- **Problem description**
Print out all of the records exactly; no picture belongs in the result.

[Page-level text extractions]
....

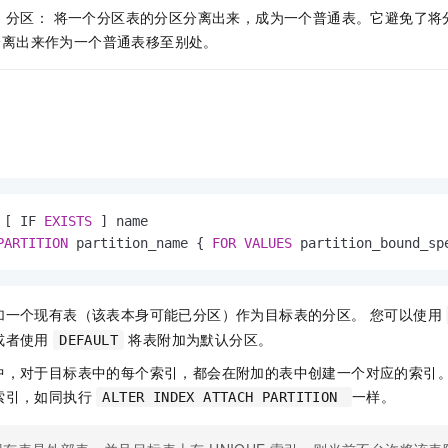
服务生态伙伴
视觉 Coding、空间感知、多模态思考等全面升级
1M上下文，专为长程任务能力而生
云工开物
企业应用
Night Plan 支持 Qwen 3.8-Max
AI 办公
ch）分区： 将一个分区表的分区分离出来，成为一个普通表。它避免了
NEW
Red Hat
30+ 款产品免费体验
夜间 5 折，Qwen/Meoo/TokenPlan 客户专享
AI智能应用
分离出来作为一个普通表移至别处。
科研合作
ERP
堂（旗舰版）
SUSE
智能客服
AI 应用构建
大模型原生
CRM
2个月
自动承接线索
建站小程序
Qoder
大模型服务平台百炼-应用模版
OA 办公系统
HOT
NEW
面向真实软件
个人版上线、团队版降价；千问3.8-Max首发发尝鲜
丰富多元化的应用模版和解决方案
力提升
财税管理
模板建站
万有无界
大模型服务平台百炼-智能体
400电话
定制建站
的模型效果
灵活可视化地构建企业级 Agent
 [ IF 
EXISTS
 ] name

方案
广告营销
模板小程序
PARTITION
 partition_name { 
FOR
VALUES
 partition_bound_sp
秒悟
人工智能平台 PAI
定制小程序
云端极速 AI 
新一代 AI 视频生成模型，深度适配广告营销等场景
AI Native 的算法工程平台，一站式完成建模、训练、推理服务部署
APP 开发
加一个现有表（该表本身可能已分区）作为目标表的分区。 您可以使用
或者使用
将表附加为默认分区。
DEFAULT
建站系统
中，对于目标表中的每个索引，都会在附加的表中创建一个对应的索引
索引，如同执行
一样。
AI 应用
10分钟微调：让0.6B模型媲美235B模型
多模态数据信
ALTER INDEX ATTACH PARTITION
依托云原生高可用架构,实现Dify私有化部署
用1%尺寸在特定领域达到大模型90%以上效果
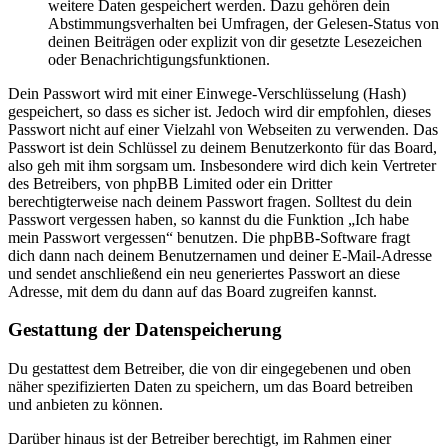
weitere Daten gespeichert werden. Dazu gehören dein
Abstimmungsverhalten bei Umfragen, der Gelesen-Status von
deinen Beiträgen oder explizit von dir gesetzte Lesezeichen
oder Benachrichtigungsfunktionen.
Dein Passwort wird mit einer Einwege-Verschlüsselung (Hash)
gespeichert, so dass es sicher ist. Jedoch wird dir empfohlen, dieses
Passwort nicht auf einer Vielzahl von Webseiten zu verwenden. Das
Passwort ist dein Schlüssel zu deinem Benutzerkonto für das Board,
also geh mit ihm sorgsam um. Insbesondere wird dich kein Vertreter
des Betreibers, von phpBB Limited oder ein Dritter
berechtigterweise nach deinem Passwort fragen. Solltest du dein
Passwort vergessen haben, so kannst du die Funktion „Ich habe
mein Passwort vergessen“ benutzen. Die phpBB-Software fragt
dich dann nach deinem Benutzernamen und deiner E-Mail-Adresse
und sendet anschließend ein neu generiertes Passwort an diese
Adresse, mit dem du dann auf das Board zugreifen kannst.
Gestattung der Datenspeicherung
Du gestattest dem Betreiber, die von dir eingegebenen und oben
näher spezifizierten Daten zu speichern, um das Board betreiben
und anbieten zu können.
Darüber hinaus ist der Betreiber berechtigt, im Rahmen einer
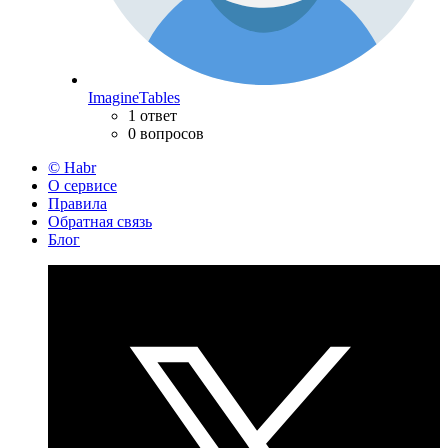
ImagineTables
1 ответ
0 вопросов
© Habr
О сервисе
Правила
Обратная связь
Блог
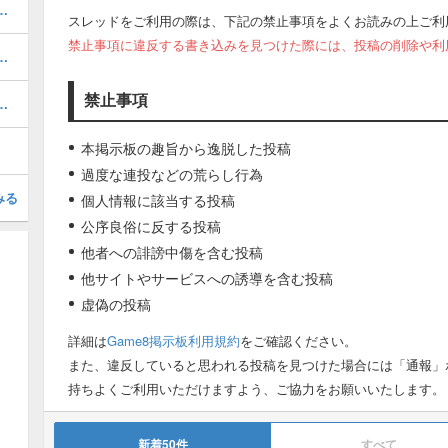
ネコ襲来の攻略とおすすめキャラ
スレッドをご利用の際は、下記の禁止事項をよくお読みの上ご利
禁止事項に違反する書き込みを見つけた際には、投稿の削除や利
とクリア編成｜暴風ステージ
禁止事項
とスケジュール｜今引くべきガチャ
本掲示板の趣旨から逸脱した投稿
過度な連投などの荒らし行為
みる
個人情報に該当する投稿
公序良俗に反する投稿
他者への誹謗中傷を含む投稿
他サイトやサービスへの誘導を含む投稿
虚偽の投稿
詳細は
Game8掲示板利用規約
をご確認ください。
また、違反していると思われる投稿を見つけた場合には「通報」
持ちよくご利用いただけますよう、ご協力をお願いいたします。
新着50件
すべて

....

- **Exercise answer**
服务生态伙伴
视觉 Coding、空间感知、多模态思考等全面升级
1M上下文，专为长程任务能力而生
云工开物
企业应用
Night Plan 支持 Qwen 3.8-Max
AI 办公
ch）分区： 将一个分区表的分区分离出来，成为一个普通表。它避免了
NEW
Red Hat
30+ 款产品免费体验
夜间 5 折，Qwen/Meoo/TokenPlan 客户专享
AI智能应用
分离出来作为一个普通表移至别处。
科研合作
ERP
堂（旗舰版）
SUSE
智能客服
AI 应用构建
大模型原生
CRM
2个月
自动承接线索
建站小程序
Qoder
大模型服务平台百炼-应用模版
OA 办公系统
HOT
NEW
面向真实软件
个人版上线、团队版降价；千问3.8-Max首发发尝鲜
丰富多元化的应用模版和解决方案
力提升
财税管理
模板建站
万有无界
大模型服务平台百炼-智能体
400电话
定制建站
的模型效果
灵活可视化地构建企业级 Agent
 [ IF 
EXISTS
 ] name

方案
广告营销
模板小程序
PARTITION
 partition_name { 
FOR
VALUES
 partition_bound_sp
秒悟
人工智能平台 PAI
定制小程序
云端极速 AI 
新一代 AI 视频生成模型，深度适配广告营销等场景
AI Native 的算法工程平台，一站式完成建模、训练、推理服务部署
APP 开发
加一个现有表（该表本身可能已分区）作为目标表的分区。 您可以使用
或者使用
将表附加为默认分区。
DEFAULT
建站系统
中，对于目标表中的每个索引，都会在附加的表中创建一个对应的索引
索引，如同执行
一样。
AI 应用
10分钟微调：让0.6B模型媲美235B模型
多模态数据信
ALTER INDEX ATTACH PARTITION
依托云原生高可用架构,实现Dify私有化部署
用1%尺寸在特定领域达到大模型90%以上效果
weitere Daten gespeichert werden. Dazu gehören dein
Abstimmungsverhalten bei Umfragen, der Gelesen-Status von
deinen Beiträgen oder explizit von dir gesetzte Lesezeichen
oder Benachrichtigungsfunktionen.
Dein Passwort wird mit einer Einwege-Verschlüsselung (Hash)
gespeichert, so dass es sicher ist. Jedoch wird dir empfohlen, dieses
Passwort nicht auf einer Vielzahl von Webseiten zu verwenden. Das
Passwort ist dein Schlüssel zu deinem Benutzerkonto für das Board,
also geh mit ihm sorgsam um. Insbesondere wird dich kein Vertreter
des Betreibers, von phpBB Limited oder ein Dritter
berechtigterweise nach deinem Passwort fragen. Solltest du dein
Passwort vergessen haben, so kannst du die Funktion „Ich habe
mein Passwort vergessen“ benutzen. Die phpBB-Software fragt
dich dann nach deinem Benutzernamen und deiner E-Mail-Adresse
und sendet anschließend ein neu generiertes Passwort an diese
Adresse, mit dem du dann auf das Board zugreifen kannst.
Gestattung der Datenspeicherung
Du gestattest dem Betreiber, die von dir eingegebenen und oben
näher spezifizierten Daten zu speichern, um das Board betreiben
und anbieten zu können.
Darüber hinaus ist der Betreiber berechtigt, im Rahmen einer
ImagineTables
1 ответ
0 вопросов
© Habr
О сервисе
Правила
Обратная связь
Блог
ネコ襲来の攻略とおすすめキャラ
スレッドをご利用の際は、下記の禁止事項をよくお読みの上ご利
禁止事項に違反する書き込みを見つけた際には、投稿の削除や利
とクリア編成｜暴風ステージ
禁止事項
とスケジュール｜今引くべきガチャ
本掲示板の趣旨から逸脱した投稿
過度な連投などの荒らし行為
みる
個人情報に該当する投稿
公序良俗に反する投稿
他者への誹謗中傷を含む投稿
他サイトやサービスへの誘導を含む投稿
虚偽の投稿
詳細は
Game8掲示板利用規約
をご確認ください。
また、違反していると思われる投稿を見つけた場合には「通報」
持ちよくご利用いただけますよう、ご協力をお願いいたします。
新着50件
すべて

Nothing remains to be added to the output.